Constitutional complaint sebagai bentuk pengujian konstitusional


            Dalam pandangan Ahmad Syahrizal, constitutional complaint adalah mekanisme pengaduan konstitusional bagi setiap warga negara atau masyarakat yang ingin mempertanyakan dugaan pelanggaran hak konstitusional kepada peradilan konstitusi.[1] Dalam hal ini constitutional complaint didasarkan pada konsep pengujian konstitusional (constitutional review).
            Konsep pengujian konstitusional merupakan konsep yang lahir sebagai hasil perkembangan gagasan modern tentang sistem pemerintahan yang didasarkan atas ide-ide negara hukum, prinsip pemisahan kekuasaan serta perlindungan dan pemajuan hak asasi manusia.[2] Pengujian konstitusional (constitutional review) merupakan payung hukum untuk melindungi warga negara atas suatu perbuatan dan peraturan yang diberlakukan yang menyinggung hak fundamental warga Negara.
            Dari pengertian diatas dapat disimpulkan dalam mencapai cita negara hukum salah satu syaratnya ialah pemenuhan hak asasi manusia.

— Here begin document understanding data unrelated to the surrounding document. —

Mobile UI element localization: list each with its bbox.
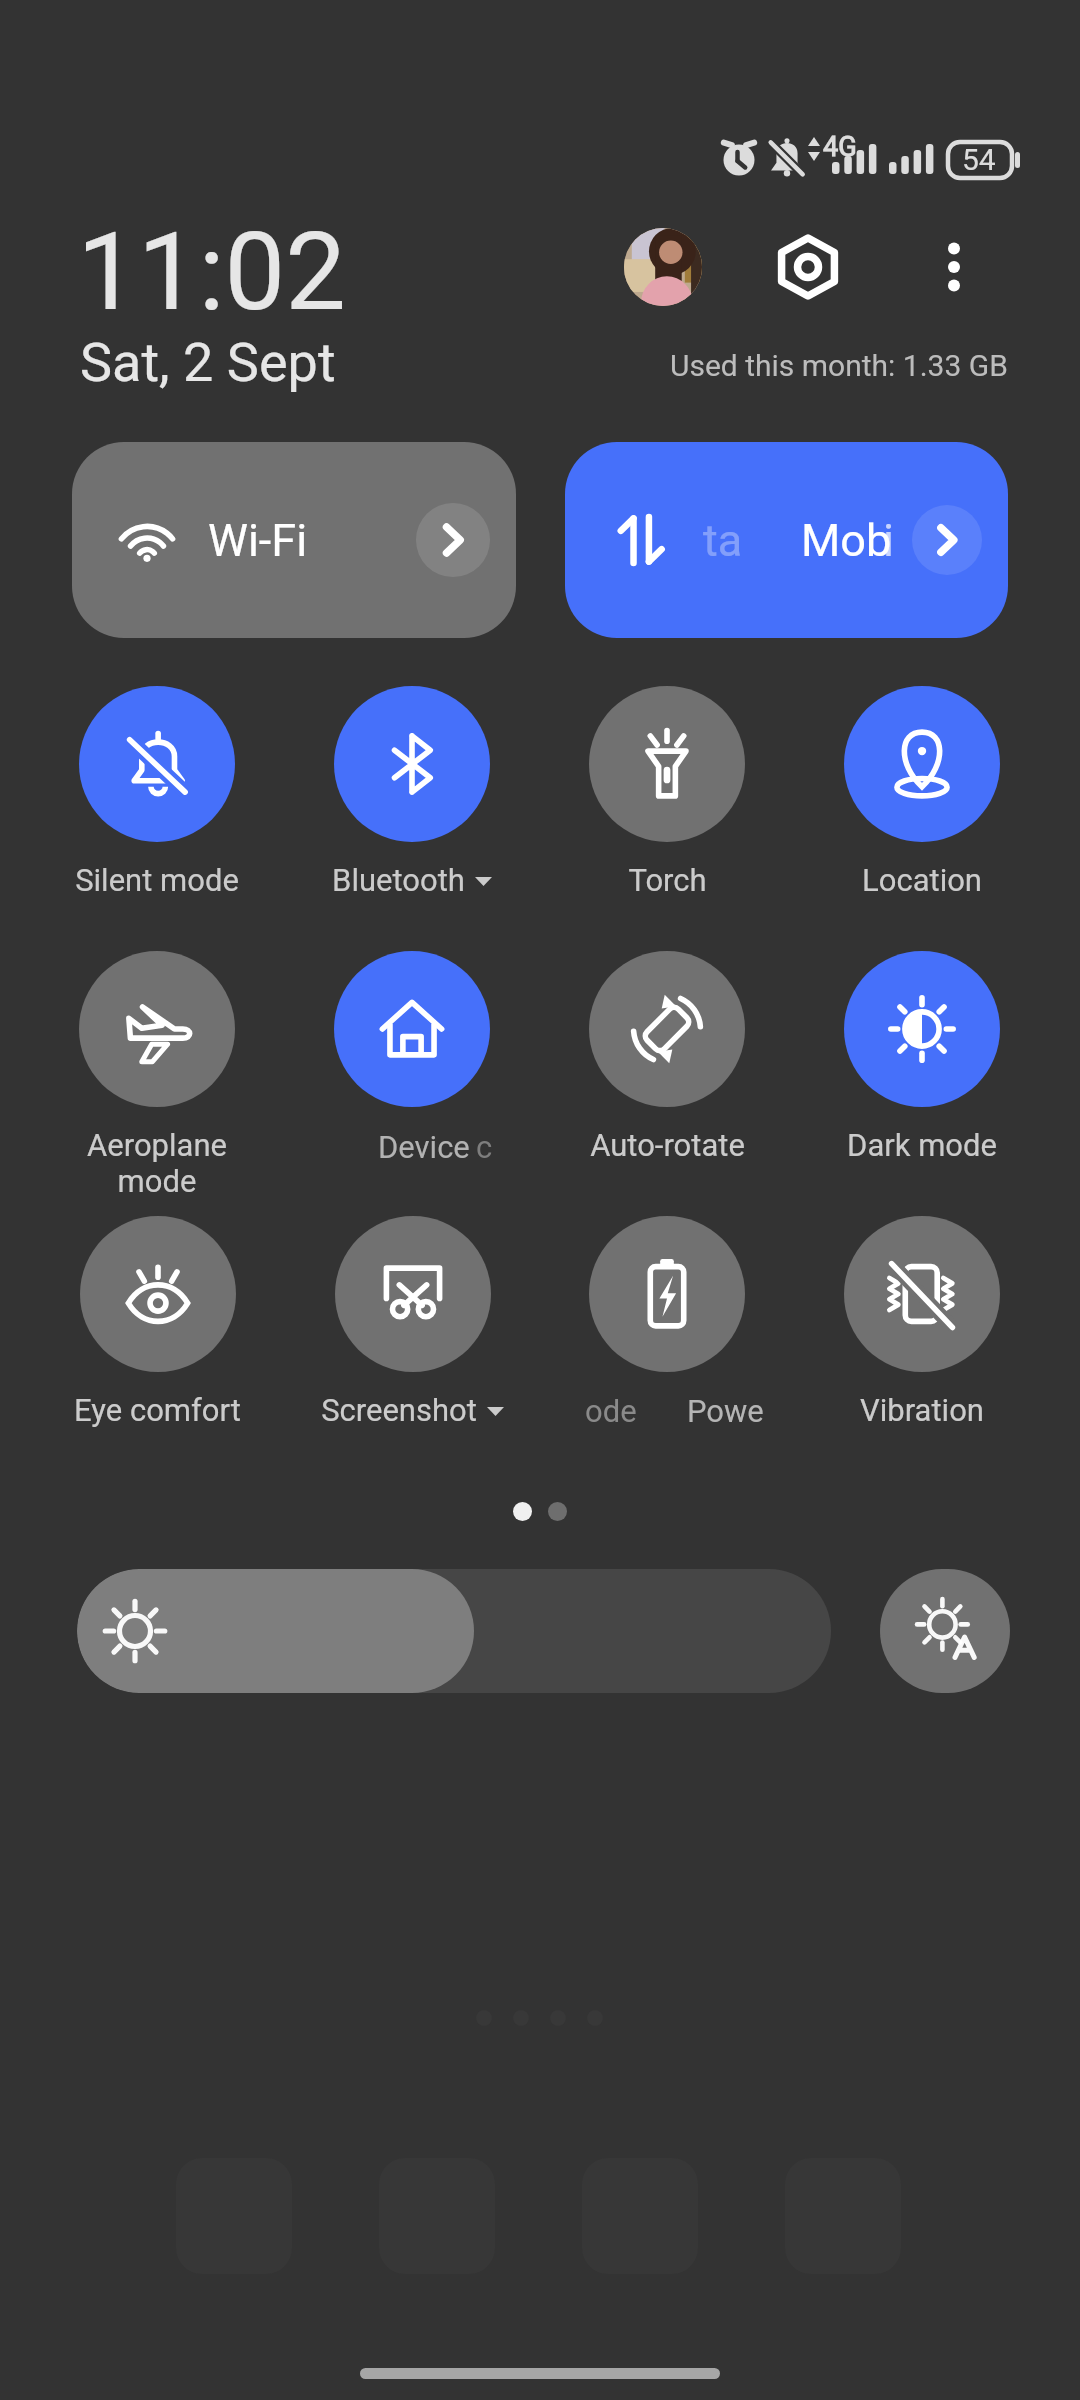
button[interactable]: Auto brightness [880, 1569, 1010, 1693]
button[interactable]: Dark mode [797, 943, 1047, 1198]
staticText: i [883, 514, 894, 567]
staticText: Wi-Fi [208, 514, 308, 567]
staticText: Mob [801, 514, 892, 567]
button[interactable]: Settings [772, 231, 844, 303]
staticText: Device [378, 1129, 470, 1165]
staticText: 11:02 [77, 209, 346, 336]
staticText: Silent mode [75, 862, 239, 898]
button[interactable]: Device controls [287, 943, 537, 1198]
staticText: ode [585, 1393, 637, 1429]
staticText: Location [862, 862, 982, 898]
staticText: c [476, 1129, 493, 1165]
staticText: Aeroplane mode [87, 1127, 227, 1198]
button[interactable]: Silent mode [32, 678, 282, 933]
staticText: Used this month: 1.33 GB [670, 348, 1008, 383]
button[interactable]: Torch [542, 678, 792, 933]
button[interactable]: Location [797, 678, 1047, 933]
button[interactable]: Profile [624, 228, 702, 306]
staticText: Eye comfort [74, 1392, 241, 1428]
staticText: 4G [823, 131, 857, 163]
staticText: ta [703, 514, 743, 567]
button[interactable]: Eye comfort [32, 1208, 282, 1463]
button[interactable]: Brightness [77, 1569, 831, 1693]
staticText: Screenshot [321, 1392, 477, 1428]
button[interactable]: More options [926, 230, 982, 286]
button[interactable]: Vibration [797, 1208, 1047, 1463]
button[interactable]: Power mode [542, 1208, 792, 1463]
staticText: Dark mode [847, 1127, 997, 1163]
staticText: Vibration [860, 1392, 984, 1428]
staticText: Bluetooth [332, 862, 465, 898]
staticText: Powe [687, 1393, 764, 1429]
staticText: Sat, 2 Sept [80, 331, 336, 394]
button[interactable]: Wi-Fi [72, 442, 516, 638]
button[interactable]: Screenshot [287, 1208, 537, 1463]
button[interactable]: ta [565, 442, 1008, 638]
button[interactable]: Auto-rotate [542, 943, 792, 1198]
staticText: 54 [962, 142, 996, 177]
staticText: Auto-rotate [590, 1127, 745, 1163]
button[interactable]: Bluetooth [287, 678, 537, 933]
button[interactable]: Aeroplane mode [32, 943, 282, 1198]
staticText: Torch [628, 862, 707, 898]
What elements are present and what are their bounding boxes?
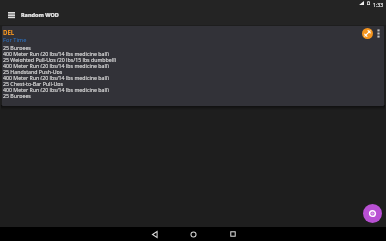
staticText: 400 Meter Run (20 lbs/14 lbs medicine ba… xyxy=(3,74,109,80)
staticText: 400 Meter Run (20 lbs/14 lbs medicine ba… xyxy=(3,50,109,56)
staticText: 25 Handstand Push-Ups xyxy=(3,68,63,74)
button[interactable]: More options xyxy=(373,26,384,40)
staticText: 25 Weighted Pull-Ups (20 lbs/15 lbs dumb… xyxy=(3,56,117,62)
button[interactable]: Recent apps xyxy=(213,227,252,241)
staticText: 400 Meter Run (20 lbs/14 lbs medicine ba… xyxy=(3,86,109,92)
staticText: 25 Chest-to-Bar Pull-Ups xyxy=(3,80,64,86)
staticText: For Time xyxy=(3,36,27,44)
staticText: 1:33 xyxy=(373,1,384,8)
button[interactable]: Generate new workout xyxy=(363,204,382,223)
staticText: DEL xyxy=(3,28,15,36)
staticText: Random WOD xyxy=(21,11,59,18)
button[interactable]: Back xyxy=(135,227,174,241)
button[interactable]: Shuffle workout xyxy=(358,26,377,41)
button[interactable]: DEL xyxy=(2,26,384,106)
staticText: 25 Burpees xyxy=(3,92,31,98)
button[interactable]: Open navigation menu xyxy=(5,8,18,21)
staticText: 25 Burpees xyxy=(3,44,31,50)
button[interactable]: Home xyxy=(174,227,213,241)
staticText: 400 Meter Run (20 lbs/14 lbs medicine ba… xyxy=(3,62,109,68)
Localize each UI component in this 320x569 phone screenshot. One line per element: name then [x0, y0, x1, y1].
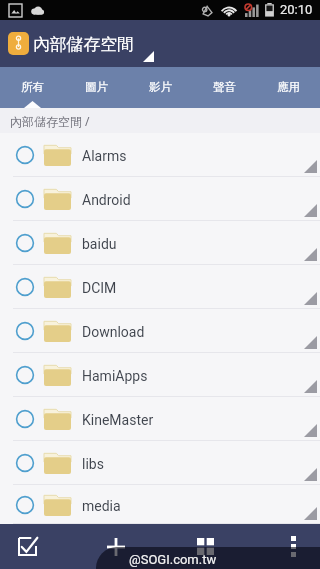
staticText: HamiApps	[82, 368, 148, 384]
staticText: Alarms	[82, 148, 127, 164]
button[interactable]: 內部儲存空間	[0, 20, 320, 67]
button[interactable]: Add	[95, 526, 136, 567]
button[interactable]: 影片	[128, 67, 192, 108]
staticText: 應用	[277, 80, 300, 94]
staticText: Download	[82, 324, 145, 340]
button[interactable]: HamiApps	[0, 353, 320, 397]
staticText: DCIM	[82, 280, 117, 296]
button[interactable]: Grid view	[185, 526, 226, 567]
button[interactable]: Download	[0, 309, 320, 353]
staticText: Android	[82, 192, 131, 208]
button[interactable]: baidu	[0, 221, 320, 265]
button[interactable]: DCIM	[0, 265, 320, 309]
staticText: 內部儲存空間	[33, 34, 134, 55]
staticText: 內部儲存空間 /	[10, 113, 90, 129]
staticText: 圖片	[85, 80, 108, 94]
button[interactable]: 所有	[0, 67, 64, 108]
button[interactable]: 應用	[256, 67, 320, 108]
button[interactable]: Select items	[7, 526, 48, 567]
staticText: 20:10	[280, 2, 313, 17]
staticText: 所有	[21, 80, 44, 94]
staticText: @SOGI.com.tw	[129, 552, 217, 567]
staticText: media	[82, 498, 121, 514]
button[interactable]: Android	[0, 177, 320, 221]
staticText: libs	[82, 456, 104, 472]
button[interactable]: KineMaster	[0, 397, 320, 441]
staticText: 影片	[149, 80, 172, 94]
staticText: KineMaster	[82, 412, 154, 428]
button[interactable]: media	[0, 485, 320, 524]
button[interactable]: libs	[0, 441, 320, 485]
button[interactable]: 聲音	[192, 67, 256, 108]
staticText: baidu	[82, 236, 117, 252]
button[interactable]: 圖片	[64, 67, 128, 108]
button[interactable]: Alarms	[0, 133, 320, 177]
staticText: 聲音	[213, 80, 236, 94]
button[interactable]: More options	[273, 526, 314, 567]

Hal ini didukung oleh pendapat Jimly Asshiddiqie yang menyatakan bahwa salah satu unsur yang mutlak harus ada dalam negara hukum adalah pemenuhan akan hak-hak dasar manusia (basic rights).[3]
            Dalam teori separation of power yang disampaikan Montesquieu, ketiga cabang kekuasaan tidak terlepas dari jangkauan pengujian konstitusional. Seorang warga negara diberi kedudukan hukum (persona standi in judicio) dalam mengajukan pengujian konstitusional terhadap tindakan salah satu cabang kekuasaan negara,[4] dimana dalam tindakan cabang kekuasaan negara tersebut melanggar hak konstitusional warga negara. Hal ini dapat diartikan bahwa objek pengujian konstitusional merupakan tindakan cabang kekuasaan negara. Oleh karena itu, secara subtansial pengujian konstitusional yang dilakukan merupakan pengaduan konstitusional.
            Jika pengujian konstitusional yang dilakukan berkaitan dengan menguji produk hukum legislatif yaitu undang-undang maka upaya hukum dalam menguji konstitusional ialah pengujian undang-undang (judicial review). Di sisi lain jika pengujian konstitusional dilakukan terhadap tindakan eksekutif maupun yudikatif maka upaya hukum yang dapat dilakukan ialah pengaduan konstitusional (constitutional complaint).
            Oleh karena itu, pengujian konstitusional dilakukan dalam dua bentuk upaya hukum yakni judicial review dan constitutional complaint. judicial review dan constitutional complaint tidak dapat dibedakan secara fundamental yang dikarenakan kedua hal ini bertolak dari teori yang sama yakni tentang teori tentang fungsi atau tugas pengujian konstitusional[5] yang dalam kaitan ini merupakan sarana hukum dalam mencapai cita negara hukum. Kedua upaya hukum ini bertolak pada cara melindungi hak konstitusional warga negara terhadap tindakan yang dilakukan oleh cabang kekuasaan negara.
            Berangkat dari sejarah pengujian konstitusional Amerika Serikat, pengujian konstitusional dilakukan senantiasa didasarkan pada hal konkret,[6] yang dimaksudkan pengujian konstitusional dilakukan terhadap peristiwa yang secara aktual telah terjadi. Dalam prakteknya Amerika Serikat tidak mengenal pengujian konstitusional dilakukan secara abstrak, oleh karena itu Amerika Serikat tidak mengenal istilah constitutional complaint. Hal ini dikarenakan dalam mekanisme judicial review yang dilakukan telah memuat pengujian konstitusional terhadap norma hukum maupun tindakan otoritas publik. Dapat disimpulkan bahwa judicial review yang dilakukan telah mencakup kewenangan constitutional complaint.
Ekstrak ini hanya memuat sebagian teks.